Há cinquenta anos, Hollywood vivia um momento que parecia ao mesmo tempo apocalíptico e criativamente revolucionário. Em 1975, a indústria cinematográfica norte-americana se debatia entre o colapso do velho sistema de estúdios e a emergência de uma geração disposta a romper com todos os códigos estabelecidos. O resultado foi uma breve, mas intensa, era de ouro criativa, marcada por ousadia, escândalos, conflitos ideológicos e a sensação de que o cinema ainda poderia mudar o mundo — ou, no mínimo, confrontá-lo.
A Nova Hollywood: diretores tomam o poder
Os anos 1970 inauguraram um ciclo conhecido como Nova Hollywood, em que cineastas, e não produtores, passaram a comandar as grandes narrativas. Inspirados pelo cinema europeu e por uma atmosfera cultural turbulenta — Guerra do Vietnã, assassinatos políticos, protestos civis e o escândalo de Watergate —, esses diretores tomaram as rédeas da linguagem cinematográfica. Eram jovens, ambiciosos e desafiadores: Martin Scorsese, Francis Ford Coppola, Steven Spielberg, George Lucas, Brian De Palma e Robert Altman formavam o núcleo duro dessa revolução.
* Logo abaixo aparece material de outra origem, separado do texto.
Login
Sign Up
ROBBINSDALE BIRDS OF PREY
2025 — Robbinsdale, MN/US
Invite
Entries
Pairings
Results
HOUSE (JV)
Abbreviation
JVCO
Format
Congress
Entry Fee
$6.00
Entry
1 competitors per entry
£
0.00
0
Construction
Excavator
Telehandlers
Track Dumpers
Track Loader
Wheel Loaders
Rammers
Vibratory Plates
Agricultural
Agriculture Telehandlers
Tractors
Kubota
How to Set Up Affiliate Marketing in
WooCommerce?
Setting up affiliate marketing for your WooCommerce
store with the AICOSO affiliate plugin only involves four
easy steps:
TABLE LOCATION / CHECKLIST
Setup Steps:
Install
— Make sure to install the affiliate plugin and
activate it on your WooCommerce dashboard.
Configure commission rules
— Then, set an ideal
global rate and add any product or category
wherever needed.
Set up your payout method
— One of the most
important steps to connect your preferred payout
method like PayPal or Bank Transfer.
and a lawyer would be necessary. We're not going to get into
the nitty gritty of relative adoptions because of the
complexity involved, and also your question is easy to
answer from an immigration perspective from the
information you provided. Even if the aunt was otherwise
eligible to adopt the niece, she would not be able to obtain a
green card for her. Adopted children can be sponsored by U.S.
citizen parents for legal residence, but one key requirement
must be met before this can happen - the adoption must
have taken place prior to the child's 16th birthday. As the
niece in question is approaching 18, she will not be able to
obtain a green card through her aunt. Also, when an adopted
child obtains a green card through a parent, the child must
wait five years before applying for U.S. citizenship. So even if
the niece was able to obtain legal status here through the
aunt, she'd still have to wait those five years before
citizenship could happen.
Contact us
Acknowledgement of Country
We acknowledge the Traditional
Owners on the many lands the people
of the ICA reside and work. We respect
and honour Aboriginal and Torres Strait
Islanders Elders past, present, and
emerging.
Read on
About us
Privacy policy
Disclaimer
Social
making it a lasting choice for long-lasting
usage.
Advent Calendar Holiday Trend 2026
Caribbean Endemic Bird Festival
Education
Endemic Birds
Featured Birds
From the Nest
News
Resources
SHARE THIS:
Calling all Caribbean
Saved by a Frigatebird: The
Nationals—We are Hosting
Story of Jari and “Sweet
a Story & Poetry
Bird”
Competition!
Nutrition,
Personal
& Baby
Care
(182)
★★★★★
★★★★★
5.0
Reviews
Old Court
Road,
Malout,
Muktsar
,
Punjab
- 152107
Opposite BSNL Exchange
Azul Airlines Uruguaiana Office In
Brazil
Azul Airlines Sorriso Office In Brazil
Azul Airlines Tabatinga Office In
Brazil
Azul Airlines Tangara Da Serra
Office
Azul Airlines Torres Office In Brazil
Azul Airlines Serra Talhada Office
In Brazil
Eles não queriam mais filmar romances perfeitos ou finais felizes. Queriam retratar falhas humanas, marginalizados, violência, sexo, corrupção e paranóia. Suas câmeras se voltavam para o caos moral da América com uma franqueza que o cinema de décadas anteriores jamais ousara.
1975: o ano do tubarão
O ano de 1975 foi particularmente simbólico. Em junho, “Tubarão” (Jaws), de Steven Spielberg, estreava com filas nos cinemas, causava pânico generalizado nas praias e redefinia o conceito de blockbuster. O filme transformou o modelo de lançamento hollywoodiano: alta temporada, milhares de cópias, marketing agressivo, merchandising. Foi a primeira vez que o sucesso de bilheteria se tornou sinônimo de hegemonia cultural — um marco que dividiria para sempre a história da indústria.
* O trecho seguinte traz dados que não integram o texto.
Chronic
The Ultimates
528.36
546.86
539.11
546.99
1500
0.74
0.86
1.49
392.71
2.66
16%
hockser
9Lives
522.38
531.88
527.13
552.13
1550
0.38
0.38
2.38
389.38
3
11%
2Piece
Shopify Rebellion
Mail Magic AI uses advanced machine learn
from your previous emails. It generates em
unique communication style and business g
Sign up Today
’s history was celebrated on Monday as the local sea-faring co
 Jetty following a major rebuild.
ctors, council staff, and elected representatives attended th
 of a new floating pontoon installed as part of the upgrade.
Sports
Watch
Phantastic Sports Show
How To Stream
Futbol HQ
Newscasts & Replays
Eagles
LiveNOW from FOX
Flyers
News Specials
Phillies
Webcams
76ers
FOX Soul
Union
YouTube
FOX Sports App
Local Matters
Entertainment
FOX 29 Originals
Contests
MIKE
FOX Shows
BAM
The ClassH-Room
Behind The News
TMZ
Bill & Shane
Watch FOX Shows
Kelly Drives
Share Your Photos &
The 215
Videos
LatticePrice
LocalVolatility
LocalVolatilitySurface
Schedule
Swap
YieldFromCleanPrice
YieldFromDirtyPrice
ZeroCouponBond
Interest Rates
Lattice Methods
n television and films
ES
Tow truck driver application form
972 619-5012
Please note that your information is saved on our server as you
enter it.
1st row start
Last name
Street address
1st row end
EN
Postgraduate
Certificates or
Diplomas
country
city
Ao mesmo tempo, outro filme, de tom e proposta radicalmente diferente, conquistava a crítica e o Oscar: “Um Estranho no Ninho” (One Flew Over the Cuckoo’s Nest), de Milos Forman. Adaptado do livro de Ken Kesey, o filme trazia Jack Nicholson como o símbolo do inconformismo, desafiando uma sociedade institucionalizada e opressora. O longa ganhou os cinco principais prêmios da Academia (Filme, Diretor, Ator, Atriz e Roteiro Adaptado), algo raríssimo na história do Oscar — e um indicativo de que a crítica ainda valorizava o risco.
Outros títulos de 1975 comprovam a diversidade da produção: Barry Lyndon, de Kubrick, uma ode estética ao século XVIII; Nashville, de Altman, um retrato satírico da política e da música; Cães de Palha, de Sam Peckinpah, testando os limites da violência na tela. Era o auge da coragem autoral.
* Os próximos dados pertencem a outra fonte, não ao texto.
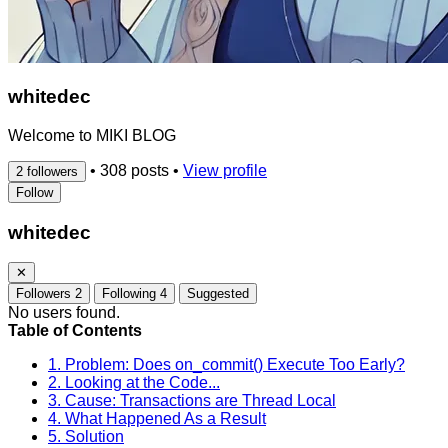
whitedec
Welcome to MIKI BLOG
•
308 posts
•
View profile
2 followers
Follow
whitedec
✕
Followers
2
Following
4
Suggested
No users found.
Table of Contents
1. Problem: Does on_commit() Execute Too Early?
2. Looking at the Code...
3. Cause: Transactions are Thread Local
4. What Happened As a Result
5. Solution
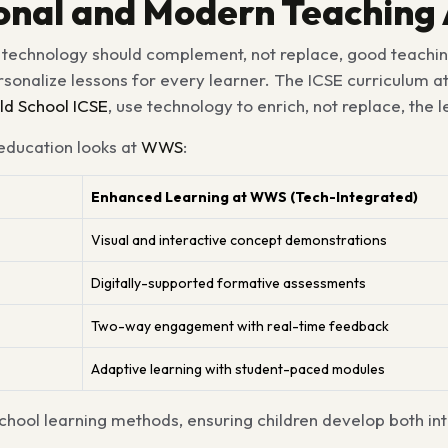
tional and Modern Teachin
t technology should complement, not replace, good teachin
ersonalize lessons for every learner. The ICSE curriculum 
d School ICSE
, use technology to enrich, not replace, the 
 education looks at
WWS
:
Enhanced Learning at WWS (Tech-Integrated)
Visual and interactive concept demonstrations
Digitally-supported formative assessments
Two-way engagement with real-time feedback
Adaptive learning with student-paced modules
hool learning methods, ensuring children develop both int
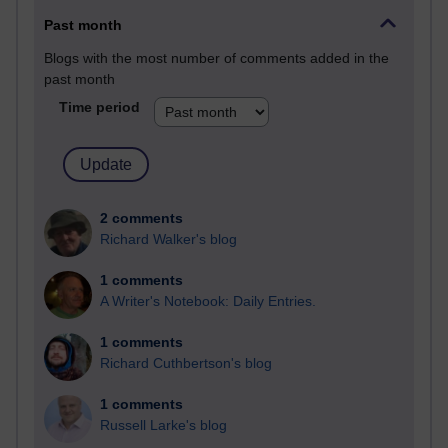
Past month
Blogs with the most number of comments added in the
past month
Time period
2 comments
Richard Walker's blog
1 comments
A Writer's Notebook: Daily Entries.
1 comments
Richard Cuthbertson's blog
1 comments
Russell Larke's blog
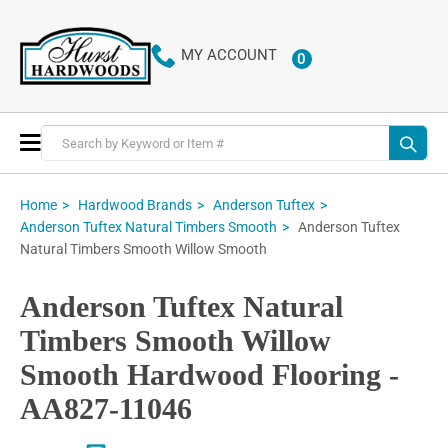
MY ACCOUNT
0
ITEMS
Toggle
Nav
Home
Hardwood Brands
Anderson Tuftex
Anderson Tuftex
Anderson Tuftex Natural Timbers Smooth
Natural Timbers Smooth Willow Smooth
Anderson Tuftex Natural
Timbers Smooth Willow
Smooth Hardwood Flooring -
AA827-11046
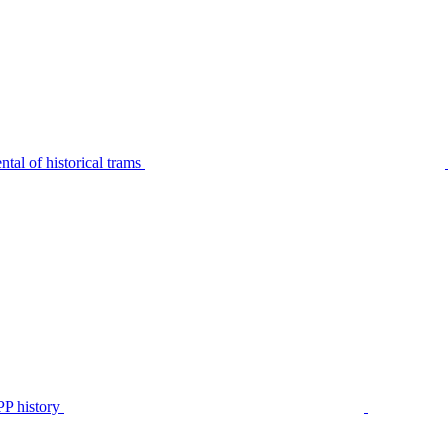
tal of historical trams
P history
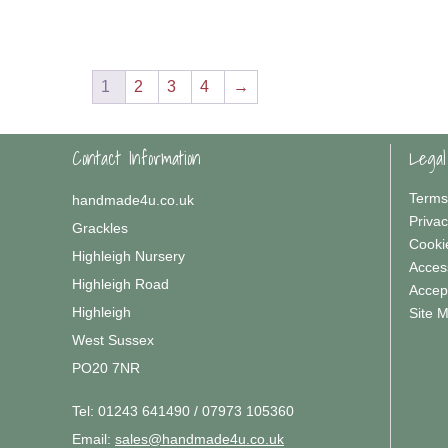
1
2
3
4
→
Contact Information
Legal
Terms
handmade4u.co.uk
Privac
Grackles
Cooki
Highleigh Nursery
Access
Highleigh Road
Accep
Highleigh
Site 
West Sussex
PO20 7NR
Tel:
01243 641490 / 07973 105360
Email:
sales@handmade4u.co.uk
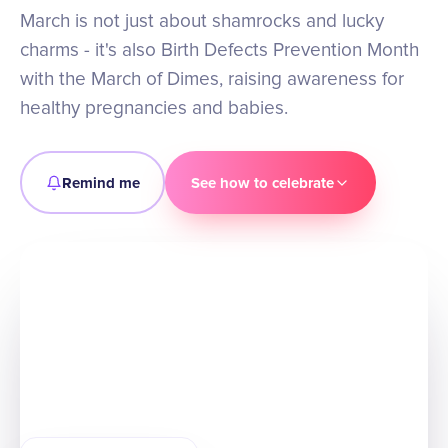
March is not just about shamrocks and lucky
charms - it's also Birth Defects Prevention Month
with the March of Dimes, raising awareness for
healthy pregnancies and babies.
Remind me
See how to celebrate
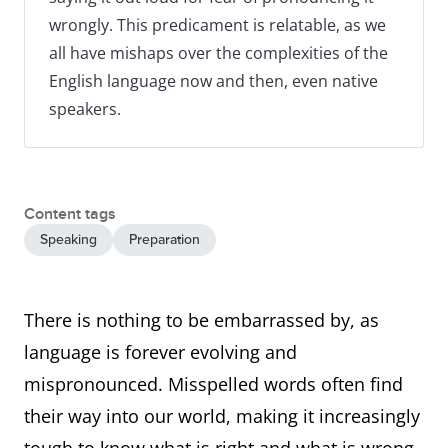
wrongly. This predicament is relatable, as we
all have mishaps over the complexities of the
English language now and then, even native
speakers.
Content tags
Speaking
Preparation
There is nothing to be embarrassed by, as
language is forever evolving and
mispronounced. Misspelled words often find
their way into our world, making it increasingly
Escândalos, vícios e contracultura
Mas se as telas mostravam transgressão, os bastidores refletiam um caos ainda maior. A geração da Nova Hollywood também ficou marcada pelo excesso. Drogas, egos inflados, crises mentais e escândalos eram comuns. Diretores como Dennis Hopper afundaram em delírios criativos e dependência química; Roman Polanski, embora ainda prestigiado, seria em breve acusado de estupro de menor — crime pelo qual fugiria dos EUA. Marlon Brando, que já havia recusado o Oscar em 1973 por protesto contra o tratamento aos povos indígenas, era uma presença imprevisível e politicamente combativa.
A cultura de contracultura também expunha os limites do sistema de estúdios. Muitos atores (e atrizes) exigiam liberdade contratual, queriam trabalhar com cineastas independentes, e recusavam personagens convencionais. Era o momento em que a rebeldia parecia mais interessante que o sucesso.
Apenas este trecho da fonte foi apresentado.